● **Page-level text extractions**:
-- Opening Marker --

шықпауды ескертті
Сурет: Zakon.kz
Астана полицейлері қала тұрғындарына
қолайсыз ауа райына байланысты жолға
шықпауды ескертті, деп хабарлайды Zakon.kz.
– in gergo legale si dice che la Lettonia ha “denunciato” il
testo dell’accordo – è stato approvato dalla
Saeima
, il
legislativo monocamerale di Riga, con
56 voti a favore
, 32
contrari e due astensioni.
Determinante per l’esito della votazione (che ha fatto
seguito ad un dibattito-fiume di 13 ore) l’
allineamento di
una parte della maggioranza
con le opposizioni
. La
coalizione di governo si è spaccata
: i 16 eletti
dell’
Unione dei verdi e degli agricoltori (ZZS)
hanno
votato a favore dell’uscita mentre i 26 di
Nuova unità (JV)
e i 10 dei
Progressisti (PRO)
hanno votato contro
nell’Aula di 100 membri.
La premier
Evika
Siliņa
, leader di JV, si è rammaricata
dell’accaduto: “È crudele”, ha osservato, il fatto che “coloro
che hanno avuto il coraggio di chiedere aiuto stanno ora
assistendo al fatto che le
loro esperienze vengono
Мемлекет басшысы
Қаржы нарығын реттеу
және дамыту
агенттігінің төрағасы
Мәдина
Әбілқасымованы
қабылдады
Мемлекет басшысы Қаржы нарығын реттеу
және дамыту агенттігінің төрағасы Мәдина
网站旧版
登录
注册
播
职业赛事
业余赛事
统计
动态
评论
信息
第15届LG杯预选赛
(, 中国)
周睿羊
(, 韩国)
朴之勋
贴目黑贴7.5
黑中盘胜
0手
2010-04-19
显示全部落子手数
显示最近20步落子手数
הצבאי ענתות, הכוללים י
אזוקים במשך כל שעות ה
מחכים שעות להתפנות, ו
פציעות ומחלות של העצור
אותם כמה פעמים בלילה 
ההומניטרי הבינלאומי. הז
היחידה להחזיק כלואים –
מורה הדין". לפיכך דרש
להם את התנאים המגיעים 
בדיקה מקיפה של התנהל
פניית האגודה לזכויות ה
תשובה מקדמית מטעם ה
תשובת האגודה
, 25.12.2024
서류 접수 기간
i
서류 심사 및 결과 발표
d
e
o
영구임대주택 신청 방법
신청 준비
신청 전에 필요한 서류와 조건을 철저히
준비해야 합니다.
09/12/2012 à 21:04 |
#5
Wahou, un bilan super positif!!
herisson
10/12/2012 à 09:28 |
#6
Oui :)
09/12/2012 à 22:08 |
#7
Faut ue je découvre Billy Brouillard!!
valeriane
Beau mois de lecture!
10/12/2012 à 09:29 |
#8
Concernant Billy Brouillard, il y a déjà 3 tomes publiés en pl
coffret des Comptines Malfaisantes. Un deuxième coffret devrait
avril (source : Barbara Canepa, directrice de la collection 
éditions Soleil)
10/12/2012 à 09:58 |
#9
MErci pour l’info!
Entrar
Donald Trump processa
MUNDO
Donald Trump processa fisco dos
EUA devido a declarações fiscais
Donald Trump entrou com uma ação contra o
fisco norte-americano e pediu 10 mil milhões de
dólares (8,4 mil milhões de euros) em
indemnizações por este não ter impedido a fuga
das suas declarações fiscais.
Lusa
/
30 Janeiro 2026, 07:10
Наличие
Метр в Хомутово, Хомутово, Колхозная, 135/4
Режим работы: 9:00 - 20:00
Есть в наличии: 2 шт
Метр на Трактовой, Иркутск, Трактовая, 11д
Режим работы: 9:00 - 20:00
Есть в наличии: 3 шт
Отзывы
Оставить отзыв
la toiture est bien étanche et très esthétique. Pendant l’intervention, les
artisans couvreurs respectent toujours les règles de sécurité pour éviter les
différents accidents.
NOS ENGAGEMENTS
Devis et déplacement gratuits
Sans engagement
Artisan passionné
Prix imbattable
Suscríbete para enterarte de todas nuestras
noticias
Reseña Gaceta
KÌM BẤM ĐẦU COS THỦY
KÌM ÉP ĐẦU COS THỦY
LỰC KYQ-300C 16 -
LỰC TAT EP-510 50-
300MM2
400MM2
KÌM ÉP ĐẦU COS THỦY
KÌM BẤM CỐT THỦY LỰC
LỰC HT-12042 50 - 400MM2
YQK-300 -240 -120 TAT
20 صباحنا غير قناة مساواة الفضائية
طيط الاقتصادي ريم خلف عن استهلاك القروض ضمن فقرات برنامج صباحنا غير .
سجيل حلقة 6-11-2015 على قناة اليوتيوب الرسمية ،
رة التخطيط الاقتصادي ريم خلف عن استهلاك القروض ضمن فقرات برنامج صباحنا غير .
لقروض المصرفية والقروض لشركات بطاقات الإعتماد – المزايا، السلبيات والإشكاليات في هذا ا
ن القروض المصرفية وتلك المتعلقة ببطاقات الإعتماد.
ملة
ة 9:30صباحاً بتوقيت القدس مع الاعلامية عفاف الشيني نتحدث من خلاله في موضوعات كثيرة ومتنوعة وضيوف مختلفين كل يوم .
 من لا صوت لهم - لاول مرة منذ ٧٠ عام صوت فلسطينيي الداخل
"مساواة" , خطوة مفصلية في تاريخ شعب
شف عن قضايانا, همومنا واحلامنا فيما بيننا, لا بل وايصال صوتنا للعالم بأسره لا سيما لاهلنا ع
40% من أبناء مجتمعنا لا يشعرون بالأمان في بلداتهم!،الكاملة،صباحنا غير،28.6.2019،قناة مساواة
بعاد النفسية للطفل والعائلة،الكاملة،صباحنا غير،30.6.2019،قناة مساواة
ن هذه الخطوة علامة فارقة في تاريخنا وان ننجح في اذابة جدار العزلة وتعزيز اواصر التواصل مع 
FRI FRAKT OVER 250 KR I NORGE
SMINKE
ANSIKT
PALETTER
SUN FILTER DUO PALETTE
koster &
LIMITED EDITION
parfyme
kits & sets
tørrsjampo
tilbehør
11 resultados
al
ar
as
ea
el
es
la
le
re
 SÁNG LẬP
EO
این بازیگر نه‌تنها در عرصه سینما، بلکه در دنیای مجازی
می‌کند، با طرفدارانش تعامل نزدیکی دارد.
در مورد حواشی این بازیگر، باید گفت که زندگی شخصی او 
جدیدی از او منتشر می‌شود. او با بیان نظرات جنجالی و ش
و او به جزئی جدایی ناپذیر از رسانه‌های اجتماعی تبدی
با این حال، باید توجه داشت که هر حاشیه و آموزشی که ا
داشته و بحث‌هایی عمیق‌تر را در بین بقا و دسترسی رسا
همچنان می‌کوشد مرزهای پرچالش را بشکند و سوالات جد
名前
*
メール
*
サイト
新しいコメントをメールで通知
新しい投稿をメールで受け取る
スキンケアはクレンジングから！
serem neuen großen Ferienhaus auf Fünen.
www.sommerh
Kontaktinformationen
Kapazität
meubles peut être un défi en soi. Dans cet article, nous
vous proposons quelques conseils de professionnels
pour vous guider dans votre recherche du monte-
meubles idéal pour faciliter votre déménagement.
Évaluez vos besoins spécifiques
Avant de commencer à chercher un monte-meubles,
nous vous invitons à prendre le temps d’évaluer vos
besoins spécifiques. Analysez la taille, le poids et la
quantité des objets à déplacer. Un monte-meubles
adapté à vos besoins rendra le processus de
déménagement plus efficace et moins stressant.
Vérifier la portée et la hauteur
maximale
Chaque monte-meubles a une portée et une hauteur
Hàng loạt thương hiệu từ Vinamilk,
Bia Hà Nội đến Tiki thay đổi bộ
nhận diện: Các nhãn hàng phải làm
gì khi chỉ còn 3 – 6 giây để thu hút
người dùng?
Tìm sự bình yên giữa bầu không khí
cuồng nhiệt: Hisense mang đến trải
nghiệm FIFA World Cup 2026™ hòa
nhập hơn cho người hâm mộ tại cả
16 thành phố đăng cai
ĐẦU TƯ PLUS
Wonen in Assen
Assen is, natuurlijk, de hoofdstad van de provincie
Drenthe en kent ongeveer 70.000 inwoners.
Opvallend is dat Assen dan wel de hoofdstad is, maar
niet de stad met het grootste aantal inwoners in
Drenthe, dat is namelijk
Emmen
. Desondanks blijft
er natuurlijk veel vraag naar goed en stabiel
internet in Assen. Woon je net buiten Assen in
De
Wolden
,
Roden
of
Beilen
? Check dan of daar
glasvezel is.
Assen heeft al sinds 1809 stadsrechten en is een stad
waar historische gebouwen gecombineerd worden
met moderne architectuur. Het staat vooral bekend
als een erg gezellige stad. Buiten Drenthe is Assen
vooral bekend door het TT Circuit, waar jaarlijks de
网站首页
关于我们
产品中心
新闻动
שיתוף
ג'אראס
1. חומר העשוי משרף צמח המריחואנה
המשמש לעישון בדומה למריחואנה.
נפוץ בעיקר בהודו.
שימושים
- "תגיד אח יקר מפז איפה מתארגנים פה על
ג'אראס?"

-- Closing Marker --

● **Work instructions**:
Copy out each line of the records where the string "natuurlijk" appears.

● **Answer box**:
Assen is, natuurlijk, de hoofdstad van de provincie
er natuurlijk veel vraag naar goed en stabiel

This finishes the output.